Agents of Grace
Robert Wurtz II
For indeed, when we came to Macedonia, our bodies had no rest, but we were troubled on every side. Outside were conflicts, inside were fears. Nevertheless God, who comforts the downcast, comforted us by the coming of Titus.
(2 Corinthians 7:5–6 NKJV)
There are times when it seems that trouble is a relentless stalker of the saints. Paul encountered it on every side; from the “beasts” at Ephesus (As he called them. People who were bent on destroying the work of God); to carnal believers who left the Corinthian church in a terrible state. Indeed, Satan was waging war on the two fronts of body and mind. The accumulated impact was tremendous.
Paul used the plural pronouns “we,” “our,” and “us” indicating it was affecting him and the saints who were with him. They were “downcast” — a word that in the Greek (tapeinos) means to be depressed or brought low because of grief or circumstances. It could be translated as “humiliated” since the verb form of the word means to exploit, oppress, or to break the spirit of a person. (TDNT)
We generally think of Paul as a giant of a man who never had any weaknesses. What then do we do with these sobering words, “Our bodies had no rest, but we were troubled on every side. Outside were conflicts, inside were fears.” Later in the epistle he adds, “Who is weak, and I am not weak? Who is made to stumble, and I do not burn with indignation?” (2 Corinthians 11:29 NKJV) For those who think of Paul as a biblical super-hero these passages are a bit disillusioning. Paul felt fear and he felt indignation. There is no sin in these emotions in their proper context.

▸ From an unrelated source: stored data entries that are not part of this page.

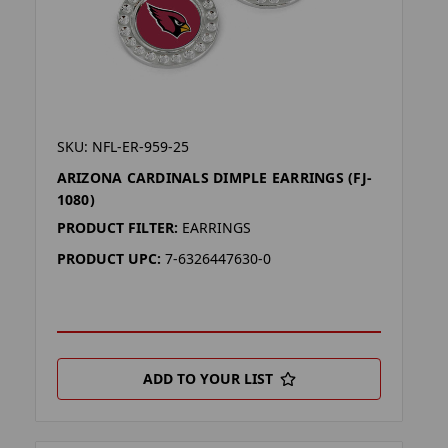
SKU: NFL-ER-959-25
ARIZONA CARDINALS DIMPLE EARRINGS (FJ-
1080)
PRODUCT FILTER:
EARRINGS
PRODUCT UPC:
7-6326447630-0
ADD TO YOUR LIST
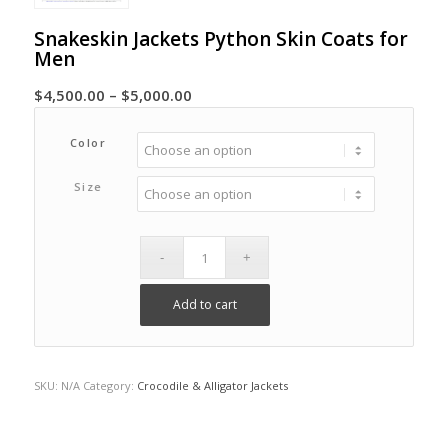
Snakeskin Jackets Python Skin Coats for
Men
Price
$
4,500.00
–
$
5,000.00
range:
$4,500.00
Color
through
Size
$5,000.00
Add to cart
SKU:
N/A
Category:
Crocodile & Alligator Jackets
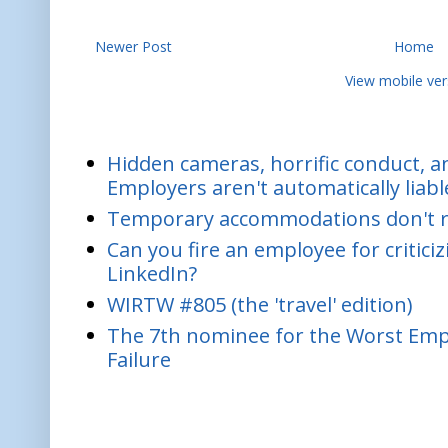
Newer Post
Home
View mobile ver
Hidden cameras, horrific conduct, and
Employers aren't automatically liabl
Temporary accommodations don't re
Can you fire an employee for critic
LinkedIn?
WIRTW #805 (the 'travel' edition)
The 7th nominee for the Worst Empl
Failure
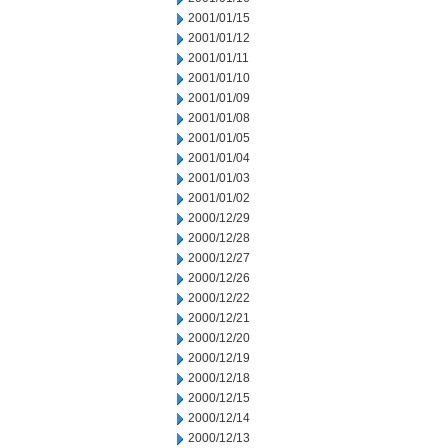
2001/01/15
2001/01/12
2001/01/11
2001/01/10
2001/01/09
2001/01/08
2001/01/05
2001/01/04
2001/01/03
2001/01/02
2000/12/29
2000/12/28
2000/12/27
2000/12/26
2000/12/22
2000/12/21
2000/12/20
2000/12/19
2000/12/18
2000/12/15
2000/12/14
2000/12/13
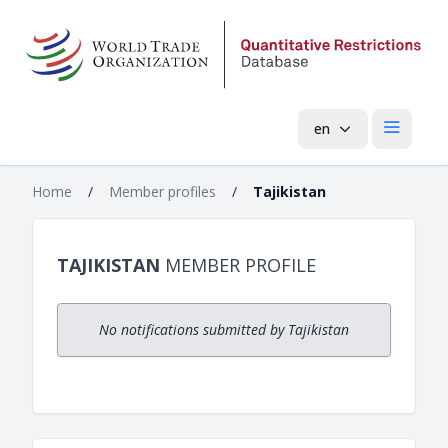
en
Open mai
Home
/
Member profiles
/
Tajikistan
TAJIKISTAN
MEMBER PROFILE
No notifications submitted by Tajikistan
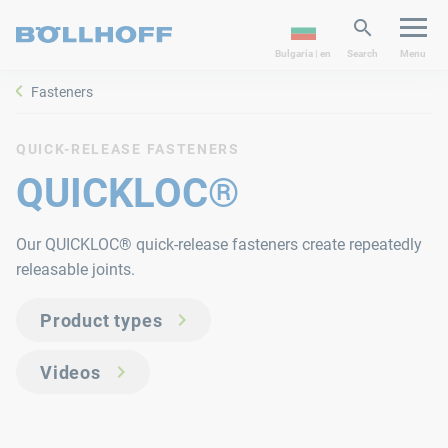
Bulgaria | en
Search
Menu
Fasteners
QUICK-RELEASE FASTENERS
QUICKLOC®
Our QUICKLOC® quick-release fasteners create repeatedly
releasable joints.
Product types
Videos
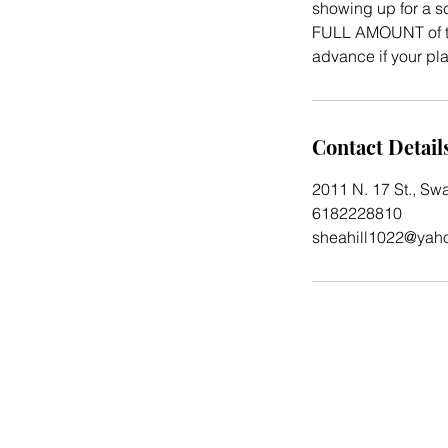
showing up for a sc
FULL AMOUNT of th
advance if your p
Contact Detail
2011 N. 17 St., Sw
6182228810
sheahill1022@yah
2023 by Before and After Salon and Spa.
Powered by
GoZoek.com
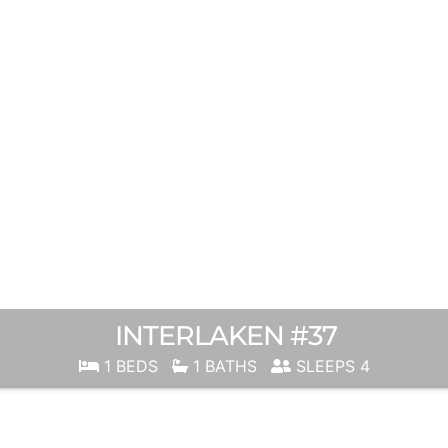
INTERLAKEN #37
1 BEDS
1 BATHS
SLEEPS 4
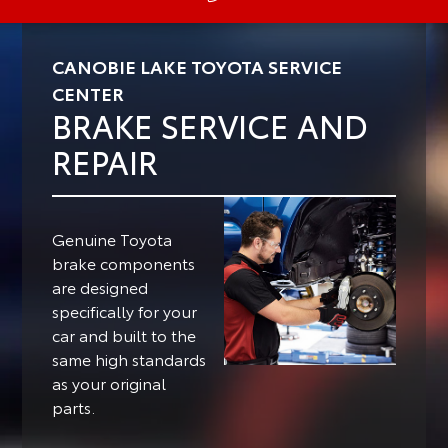
CANOBIE LAKE TOYOTA SERVICE
CENTER
BRAKE SERVICE AND
REPAIR
Genuine Toyota
brake components
are designed
specifically for your
car and built to the
same high standards
as your original
parts.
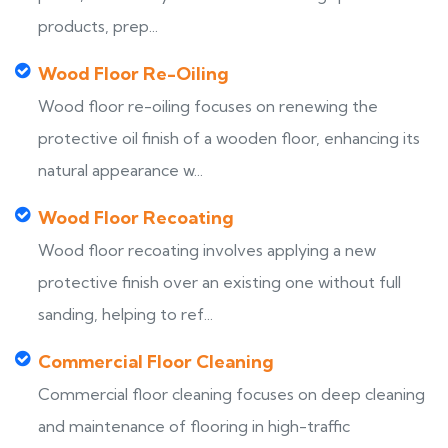
products, prep...
Wood Floor Re-Oiling
Wood floor re-oiling focuses on renewing the
protective oil finish of a wooden floor, enhancing its
natural appearance w...
Wood Floor Recoating
Wood floor recoating involves applying a new
protective finish over an existing one without full
sanding, helping to ref...
Commercial Floor Cleaning
Commercial floor cleaning focuses on deep cleaning
and maintenance of flooring in high-traffic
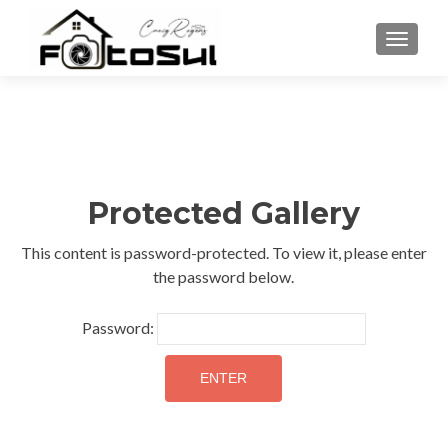
TOGGLE
Protected Gallery
This content is password-protected. To view it, please enter
the password below.
Password:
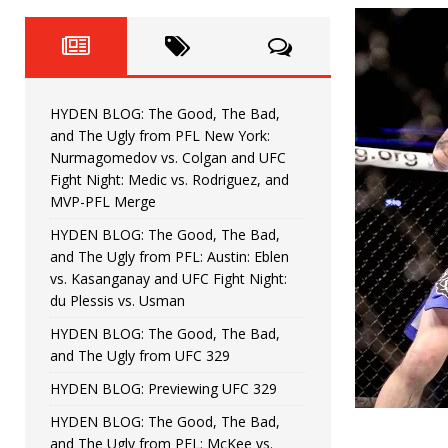
Fight Night: Fiziev vs. Torres
HYDEN'S TAKE
HYDEN BLOG: The Good, The 
[ June 22, 2026 ]
Horiguchi
UNCATEGORIZED
HYDEN BLOG: The Good, The Bad,
HYDEN BLOG: The Good, The
[ June 15, 2026 ]
and The Ugly from PFL New York:
Nurmagomedov vs. Colgan and UFC
HYDEN BLOG: The Good, The 
[ June 8, 2026 ]
Fight Night: Medic vs. Rodriguez, and
MVP-PFL Merge
Bonfim
HYDEN'S TAKE
HYDEN BLOG: The Good, The Bad,
and The Ugly from PFL: Austin: Eblen
HYDEN BLOG: The Good, Th
[ August 4, 2026 ]
vs. Kasanganay and UFC Fight Night:
du Plessis vs. Usman
vs. Colgan and UFC Fight Night: Medic vs
HYDEN BLOG: The Good, The Bad,
and The Ugly from UFC 329
HYDEN BLOG: Previewing UFC 329
HYDEN BLOG: The Good, The Bad,
and The Ugly from PFL: McKee vs.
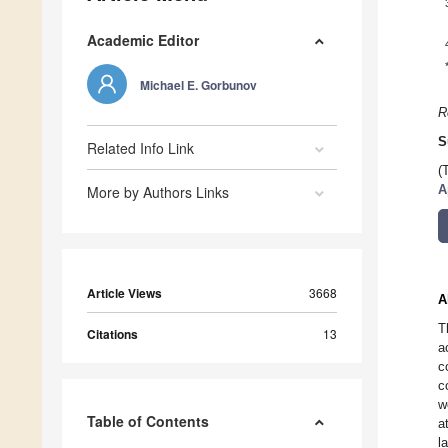
Academic Editor
Michael E. Gorbunov
R
S
Related Info Link
(
More by Authors Links
A
Article Views
3668
A
T
Citations
13
a
c
c
w
Table of Contents
a
l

It’s easy to think of God as one who looks on in heaven observing all of our sins and mistakes. However, God is a compassionate Father who is watching us bowed down under the load of difficult times. He runs to the cry of His beloved children. Sometimes through a spiritual touch, sometimes through a special word from Him, and other times in the form of a faithful fellow believer. Nevertheless God, who comforts the downcast, comforted us by the coming of Titus.
Agents of Grace
Sometimes we need an inward touch. Sometimes we need a fresh word from God. Yet in particularly difficult times we often need that human touch… a person who comes to us, as the old-timers used to say, “on business for the King.” God’s ambassadors clothed in flesh and blood. God had seen Paul and his friends’ situation and circumstances from eternity past and arranged events in such a way that comfort came at the appointed time. Praise God. Bless His holy name. Just when we may be at a breaking point God graces us with a brother or sister in the Lord. Paul recognized the coming of Titus — not as a coincidence — but as Divine providence. No doubt his heart was lifted at the sight of this dear brother… knowing that he didn’t just show up, but had been sent. What an awesome thing to consider and appreciate in the moment.